水道検針日記(199Y年9月3日)~検針する飲み屋の飲みに行くと・・・

先月の末に台風4号が近づいて関東に上陸するのかとヒヤヒヤしたが、予報が外れて東にそれてよかった。台風の中で検針するのはけっこう大変なのだ。

去年の6月に一度だけ暴風雨の中で働いたことがある。風が強いから「おしらせ」という料金などが書かれた紙が飛んでしまったり濡れてしまったり(感熱紙なので水に濡れるとヘナヘナになってしまう)といろいろ大変だ。

まぁ、僕も台風が来ること自体は比較的好きで、ものすごい風が音をたてて吹き荒れて、大きな木が折れんばかりに翻弄されるのを観るとワクワクしちゃう方なんだけど、自分がその中で働くとなると話は別である。

ところで、今週は火曜日から仕事が始まった。曇りの涼しい過ごしやすい日が続いて検針には嬉しい日和だ。昨日はK町の商店街を検針した。ピンサロの呼び込みや焼肉屋のオヤジに文句を言われることもなく、平穏に終わった。

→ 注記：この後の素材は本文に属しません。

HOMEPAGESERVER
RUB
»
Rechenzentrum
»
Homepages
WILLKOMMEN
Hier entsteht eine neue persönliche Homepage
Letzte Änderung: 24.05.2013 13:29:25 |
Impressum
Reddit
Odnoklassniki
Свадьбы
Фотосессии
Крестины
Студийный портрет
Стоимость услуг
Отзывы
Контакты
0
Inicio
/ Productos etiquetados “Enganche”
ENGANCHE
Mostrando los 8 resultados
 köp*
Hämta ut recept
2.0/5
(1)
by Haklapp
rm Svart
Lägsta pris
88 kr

それで、昨日は秋田から学生時代の友達が遊びに来たのでK町でメシを食べて、それから数人で酒を飲んだ。昼間に検針して歩いた道を夜になってブラブラ歩くのは、少し気分的に疲れる。

私生活に仕事を持ち込みたくないのだが、どうしても「ああ、この店は空き家じゃなくて、昼間休みでいつも夜やってるのか……」とか「いつも眠そうな顔している飯屋のオヤジも夜になると引き締まってるなー」とかついつい観察してしまう。

飲みに行った店が、翌日(つまり今日)検針するところだった。一人で切り盛りしている主人にも聴取したことがある。「あ、あんた水道屋さんじゃないか!」なんて言われなくてよかった。この店は店内にメーターがあって、僕が検針する頃はまだ閉まっていることが多い。トイレにたったついでにそっとメーターを開けて指針を見てみた。

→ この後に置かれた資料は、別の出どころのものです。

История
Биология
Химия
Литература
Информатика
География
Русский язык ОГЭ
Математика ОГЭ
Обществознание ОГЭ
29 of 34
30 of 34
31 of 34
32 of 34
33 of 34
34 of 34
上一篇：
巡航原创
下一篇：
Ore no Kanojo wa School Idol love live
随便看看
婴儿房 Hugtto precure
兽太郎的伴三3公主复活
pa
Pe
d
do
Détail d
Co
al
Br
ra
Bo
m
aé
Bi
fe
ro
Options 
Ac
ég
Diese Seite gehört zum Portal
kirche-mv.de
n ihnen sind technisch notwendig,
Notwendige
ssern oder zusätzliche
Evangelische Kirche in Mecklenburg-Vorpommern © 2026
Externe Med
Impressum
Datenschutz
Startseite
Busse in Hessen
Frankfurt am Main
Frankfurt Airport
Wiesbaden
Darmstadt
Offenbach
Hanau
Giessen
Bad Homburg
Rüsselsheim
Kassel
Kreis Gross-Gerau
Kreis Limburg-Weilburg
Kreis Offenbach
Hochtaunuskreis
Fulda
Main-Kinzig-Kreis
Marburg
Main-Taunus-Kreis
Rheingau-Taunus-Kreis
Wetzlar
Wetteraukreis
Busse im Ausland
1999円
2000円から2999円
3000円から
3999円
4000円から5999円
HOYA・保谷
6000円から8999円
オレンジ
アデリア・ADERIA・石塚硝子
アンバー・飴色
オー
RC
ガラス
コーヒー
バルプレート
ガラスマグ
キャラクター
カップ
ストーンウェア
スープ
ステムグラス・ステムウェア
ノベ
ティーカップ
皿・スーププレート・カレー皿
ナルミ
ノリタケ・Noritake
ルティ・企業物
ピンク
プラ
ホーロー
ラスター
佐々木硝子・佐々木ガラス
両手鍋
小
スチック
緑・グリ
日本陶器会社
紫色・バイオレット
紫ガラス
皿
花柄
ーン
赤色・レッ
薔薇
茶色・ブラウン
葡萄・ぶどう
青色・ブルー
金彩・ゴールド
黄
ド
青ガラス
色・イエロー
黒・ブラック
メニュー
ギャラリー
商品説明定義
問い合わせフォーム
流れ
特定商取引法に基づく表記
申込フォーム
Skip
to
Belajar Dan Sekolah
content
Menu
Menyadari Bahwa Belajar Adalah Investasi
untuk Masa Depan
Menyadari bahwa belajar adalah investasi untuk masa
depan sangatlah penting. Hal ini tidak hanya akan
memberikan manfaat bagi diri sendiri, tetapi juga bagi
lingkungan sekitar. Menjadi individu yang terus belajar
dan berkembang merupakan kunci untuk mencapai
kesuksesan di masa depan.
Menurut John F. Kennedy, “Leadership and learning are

今日は、多少昨日の疲れが残っていたのか、目覚ましがなってから起きるまで30分かかった。出勤時間は10時20分。現場はH町とK町3丁目。合計310件。特に出来事もなく終わったが、今日は漏水が多かった。今日一日で五件はあった。

「漏水してるみたいですね」と僕が言うとお客さんは(主に主婦)一様に眉間に皺をよせ「困ったわねえ」と憂鬱そうな顔をする。そういう人の顔を見ていると、僕には責任はないのだが、時々、「ごめんなさいね」と謝ってしまいそうになる。工事代だけでもけっこうしそうだものね。

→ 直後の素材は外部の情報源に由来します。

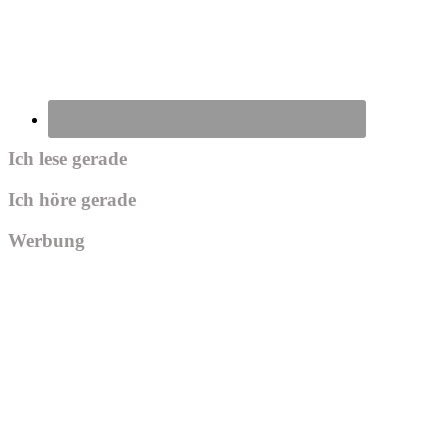
Ich lese gerade
Ich höre gerade
Werbung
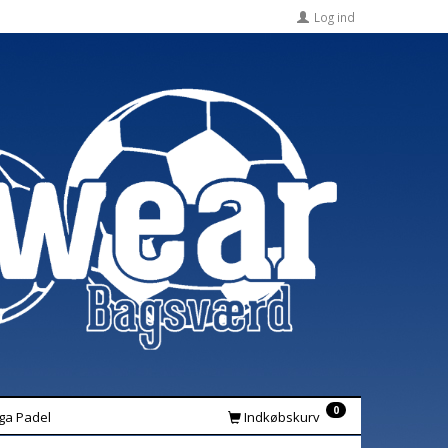
Log ind
0
iga Padel
Indkøbskurv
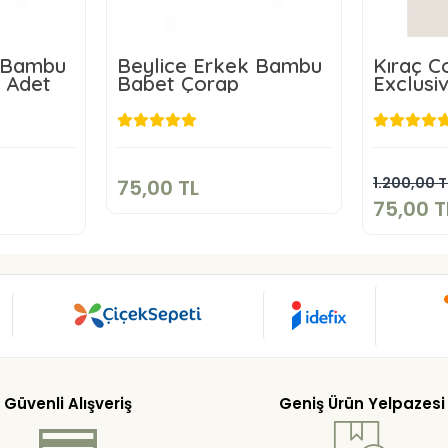
k Bambu
Beylice Erkek Bambu
Kıraç C
 Adet
Babet Çorap
Exclusi
Erkek 
75,00 TL
L
Sepete Ekle
kle
1.200,00 T
75,00 TL
75,00 T
Güvenli Alışveriş
Geniş Ürün Yelpazesi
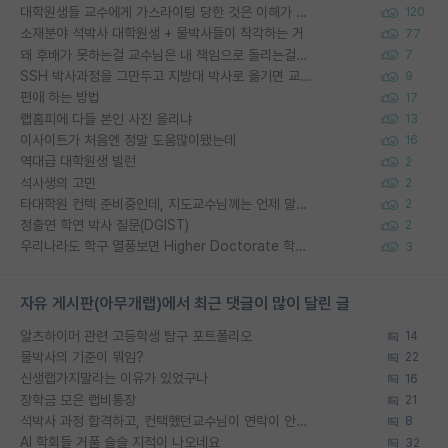
대학원생들 교수에게 가스라이팅 당한 것은 이해가 갑니다. 안타깝네요.
120
소재분야 석박사 대학원생 + 물박사들이 착각하는 거
77
왜 후배가 못하는걸 교수님은 내 책임으로 돌리는걸까요?
7
SSH 박사과정을 그만두고 지방대 박사로 옮기면 교수의 꿈은 끝일까요?
9
편애 하는 방법
17
랩홈피에 다들 본인 사진 올리냐
13
이사이트가 처음엔 정말 도움많이됐는데
16
역대급 대학원생 빌런
2
석사생의 고민
2
타대학원 컨텍 준비중인데, 지도교수님께는 언제 말씀드려야 할까요?
2
정출연 학연 박사 질문(DGIST)
2
우리나라도 학구 열풍보면 Higher Doctorate 학위가 필요하다고 봅니다.
3
자유 게시판(아무개랩)에서 최근 댓글이 많이 달린 글
알츠하이머 관련 고등학생 탐구 포트폴리오
14
물박사의 기준이 뭐임?
22
신생랩가지말라는 이유가 있었구나
16
장학금 모은 랩비통장
21
석박사 과정 합격하고, 컨택했던교수님이 연락이 안됩니다...
8
AI 학회들 거품 슬슬 지적이 나오네요
32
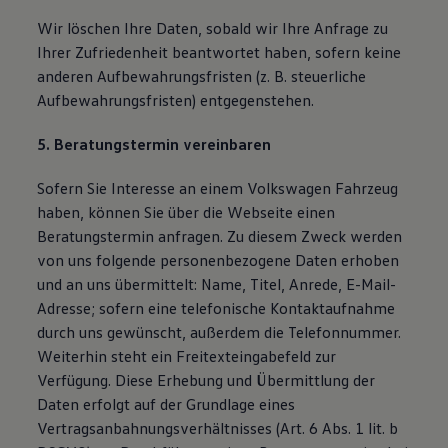
Wir löschen Ihre Daten, sobald wir Ihre Anfrage zu
Ihrer Zufriedenheit beantwortet haben, sofern keine
anderen Aufbewahrungsfristen (z. B. steuerliche
Aufbewahrungsfristen) entgegenstehen.
5. Beratungstermin vereinbaren
Sofern Sie Interesse an einem Volkswagen Fahrzeug
haben, können Sie über die Webseite einen
Beratungstermin anfragen. Zu diesem Zweck werden
von uns folgende personenbezogene Daten erhoben
und an uns übermittelt: Name, Titel, Anrede, E-Mail-
Adresse; sofern eine telefonische Kontaktaufnahme
durch uns gewünscht, außerdem die Telefonnummer.
Weiterhin steht ein Freitexteingabefeld zur
Verfügung. Diese Erhebung und Übermittlung der
Daten erfolgt auf der Grundlage eines
Vertragsanbahnungsverhältnisses (Art. 6 Abs. 1 lit. b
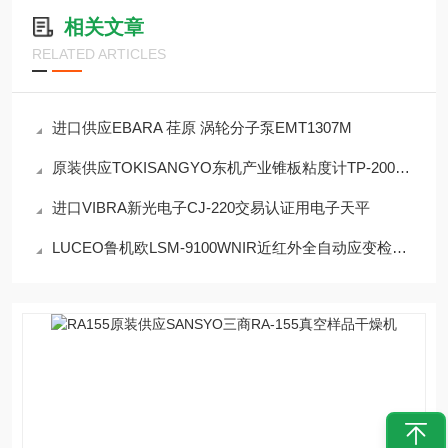
相关文章
RELATED ARTICLES
进口供应EBARA 荏原 涡轮分子泵EMT1307M
原装供应TOKISANGYO东机产业锥板粘度计TP-200E！
进口VIBRA新光电子CJ-220交易认证用电子天平
LUCEO鲁机欧LSM-9100WNIR近红外全自动应变检查机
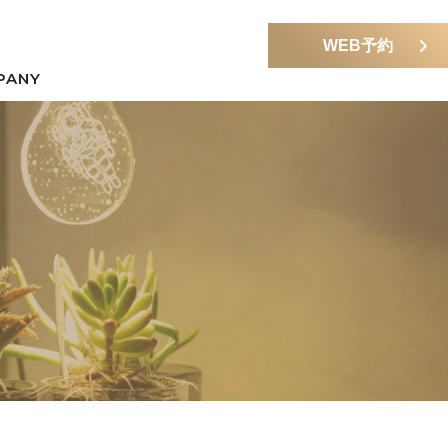
WEB予約
PANY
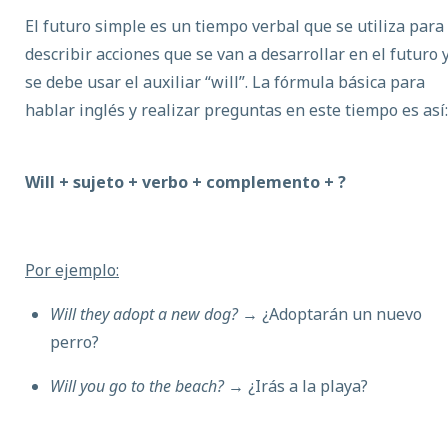
El futuro simple es un tiempo verbal que se utiliza para
describir acciones que se van a desarrollar en el futuro 
se debe usar el auxiliar “will”. La fórmula básica para
hablar inglés y realizar preguntas en este tiempo es así:
Will + sujeto + verbo + complemento + ?
Por ejemplo:
Will they adopt a new dog?
→ ¿Adoptarán un nuevo
perro?
Will you go to the beach?
→ ¿Irás a la playa?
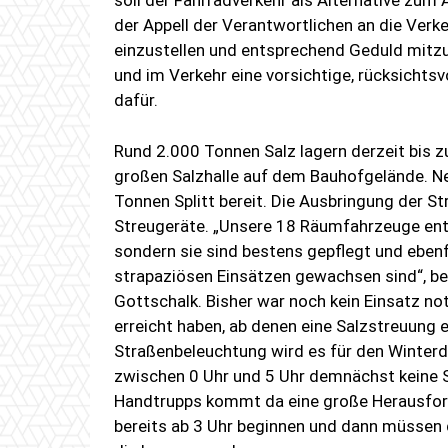
soll der Fahrradverkehr als Alternative zum 
der Appell der Verantwortlichen an die Verke
einzustellen und entsprechend Geduld mitzu
und im Verkehr eine vorsichtige, rücksicht
dafür.
Rund 2.000 Tonnen Salz lagern derzeit bis z
großen Salzhalle auf dem Bauhofgelände. Ne
Tonnen Splitt bereit. Die Ausbringung der St
Streugeräte. „Unsere 18 Räumfahrzeuge ent
sondern sie sind bestens gepflegt und ebenf
strapaziösen Einsätzen gewachsen sind“, bes
Gottschalk. Bisher war noch kein Einsatz no
erreicht haben, ab denen eine Salzstreuung e
Straßenbeleuchtung wird es für den Winterd
zwischen 0 Uhr und 5 Uhr demnächst keine 
Handtrupps kommt da eine große Herausford
bereits ab 3 Uhr beginnen und dann müssen d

会社に戻ったのは4時50分で、20分の遅刻。寝坊が悪かったのだ。会社に入って2ヶ月目で、まだメーター位置を覚えていない大垣くん(仮名)も同じ時間だった。彼は僕と違って8時前に出勤して努力しているのだが。しかし、いくらまだ慣れていないといっても、かつて僕は彼より4,50分は早く終わってたぞ。しっかりしろよ。